Here’s a fun little poem about death. Seriously, I believe that our fear of death, our fear of losing the selfhood we cling to so desperately, is the basis for much, if not all of that thing called sin. In some ways, I think sin is a kind of radical selfhood, a seeking to preserve oneself at the expense of other selves. So, this poem is at least trying to be about this idea, and about the idea that we can fear God, even we who call ourselves Christians, because of this same fear of the loss of self, the loss of the self that we have made.

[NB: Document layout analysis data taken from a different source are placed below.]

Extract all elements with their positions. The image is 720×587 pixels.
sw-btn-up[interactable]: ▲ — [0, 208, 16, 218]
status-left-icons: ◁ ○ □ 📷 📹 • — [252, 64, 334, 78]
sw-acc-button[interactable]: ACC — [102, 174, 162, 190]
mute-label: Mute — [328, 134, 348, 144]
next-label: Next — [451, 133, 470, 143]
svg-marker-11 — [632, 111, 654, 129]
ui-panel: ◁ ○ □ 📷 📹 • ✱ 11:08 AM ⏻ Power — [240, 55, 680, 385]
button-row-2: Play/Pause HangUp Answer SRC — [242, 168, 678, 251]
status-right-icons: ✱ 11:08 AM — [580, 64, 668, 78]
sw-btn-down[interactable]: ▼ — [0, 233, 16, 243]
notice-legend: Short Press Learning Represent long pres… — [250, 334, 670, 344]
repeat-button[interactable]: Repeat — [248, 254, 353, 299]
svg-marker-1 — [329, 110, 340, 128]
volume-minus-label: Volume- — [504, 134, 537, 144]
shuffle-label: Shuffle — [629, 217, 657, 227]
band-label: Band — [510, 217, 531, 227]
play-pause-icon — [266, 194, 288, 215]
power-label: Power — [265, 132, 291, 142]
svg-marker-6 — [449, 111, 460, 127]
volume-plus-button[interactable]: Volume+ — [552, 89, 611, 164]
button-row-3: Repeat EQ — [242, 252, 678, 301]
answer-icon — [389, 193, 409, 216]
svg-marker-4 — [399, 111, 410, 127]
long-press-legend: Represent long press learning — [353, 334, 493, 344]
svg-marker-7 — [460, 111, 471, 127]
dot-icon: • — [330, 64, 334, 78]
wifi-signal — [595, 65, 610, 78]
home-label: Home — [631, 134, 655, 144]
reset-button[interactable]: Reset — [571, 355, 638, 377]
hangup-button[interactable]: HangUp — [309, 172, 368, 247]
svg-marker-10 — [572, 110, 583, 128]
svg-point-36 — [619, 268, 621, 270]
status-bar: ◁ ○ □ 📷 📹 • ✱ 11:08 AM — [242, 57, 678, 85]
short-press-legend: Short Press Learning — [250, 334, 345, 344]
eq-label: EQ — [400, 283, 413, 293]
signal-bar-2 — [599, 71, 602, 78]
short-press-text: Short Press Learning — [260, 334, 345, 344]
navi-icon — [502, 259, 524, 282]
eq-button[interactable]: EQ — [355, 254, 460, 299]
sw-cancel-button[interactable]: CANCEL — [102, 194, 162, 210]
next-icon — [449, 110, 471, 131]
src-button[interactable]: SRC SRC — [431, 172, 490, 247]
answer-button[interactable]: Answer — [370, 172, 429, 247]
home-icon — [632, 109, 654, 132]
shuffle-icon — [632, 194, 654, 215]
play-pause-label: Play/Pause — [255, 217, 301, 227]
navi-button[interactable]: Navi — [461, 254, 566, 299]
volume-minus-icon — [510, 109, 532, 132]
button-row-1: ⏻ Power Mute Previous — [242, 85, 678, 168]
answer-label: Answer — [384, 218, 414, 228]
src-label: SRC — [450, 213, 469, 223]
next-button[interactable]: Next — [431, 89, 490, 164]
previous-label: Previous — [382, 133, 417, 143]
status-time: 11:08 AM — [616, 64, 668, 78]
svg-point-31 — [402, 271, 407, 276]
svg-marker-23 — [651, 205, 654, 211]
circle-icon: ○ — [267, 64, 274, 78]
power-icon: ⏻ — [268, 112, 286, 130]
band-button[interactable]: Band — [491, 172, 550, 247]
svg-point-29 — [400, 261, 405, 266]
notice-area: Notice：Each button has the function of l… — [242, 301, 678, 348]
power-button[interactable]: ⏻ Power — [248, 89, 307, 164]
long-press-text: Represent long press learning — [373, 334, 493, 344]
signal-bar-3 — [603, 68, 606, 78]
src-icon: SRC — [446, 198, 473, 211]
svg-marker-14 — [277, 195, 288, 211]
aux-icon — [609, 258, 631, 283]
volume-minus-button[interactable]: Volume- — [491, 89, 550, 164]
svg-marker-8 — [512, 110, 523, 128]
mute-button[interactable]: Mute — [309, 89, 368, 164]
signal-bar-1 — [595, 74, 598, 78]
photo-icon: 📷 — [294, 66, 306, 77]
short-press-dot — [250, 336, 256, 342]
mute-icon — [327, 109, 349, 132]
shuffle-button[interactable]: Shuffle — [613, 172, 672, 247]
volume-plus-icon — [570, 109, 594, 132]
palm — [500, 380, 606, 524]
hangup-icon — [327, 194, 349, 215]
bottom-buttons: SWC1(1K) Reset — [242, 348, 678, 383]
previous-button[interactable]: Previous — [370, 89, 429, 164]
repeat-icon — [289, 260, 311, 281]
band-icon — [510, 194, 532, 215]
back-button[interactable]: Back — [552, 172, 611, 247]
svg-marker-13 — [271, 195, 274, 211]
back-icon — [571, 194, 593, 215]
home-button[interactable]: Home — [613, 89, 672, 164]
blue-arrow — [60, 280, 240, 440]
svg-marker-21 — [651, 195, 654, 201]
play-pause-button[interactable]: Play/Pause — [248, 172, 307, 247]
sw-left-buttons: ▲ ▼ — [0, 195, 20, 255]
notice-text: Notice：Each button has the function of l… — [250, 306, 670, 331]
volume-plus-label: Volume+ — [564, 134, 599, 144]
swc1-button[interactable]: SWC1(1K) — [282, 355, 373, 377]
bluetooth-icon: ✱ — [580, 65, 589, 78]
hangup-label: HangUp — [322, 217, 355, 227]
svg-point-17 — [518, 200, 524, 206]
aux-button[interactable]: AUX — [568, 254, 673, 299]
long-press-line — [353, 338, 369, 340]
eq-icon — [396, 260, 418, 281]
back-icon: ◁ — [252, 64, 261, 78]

Anyway, I hope it takes you somewhere and makes some sort of sense.
Death’s Dying
Is it the final fall of night you truly fear,
Or do you dread the coming of the dawn?
Is death, so fleet of foot, the thing you flee,
Or is it real life from which you run
To hide yourself, a deer among the bushes?
You will drag your death behind you till you drop it,
Freeing it from the fetter your fear has made,
Its menace mastered by Immortal Love,
And given to you again in golden guise,
A winged steed to bear you far beyond
The broken beauty of grief’s dying day
Into gleaming groves of gateless, unguessed glory.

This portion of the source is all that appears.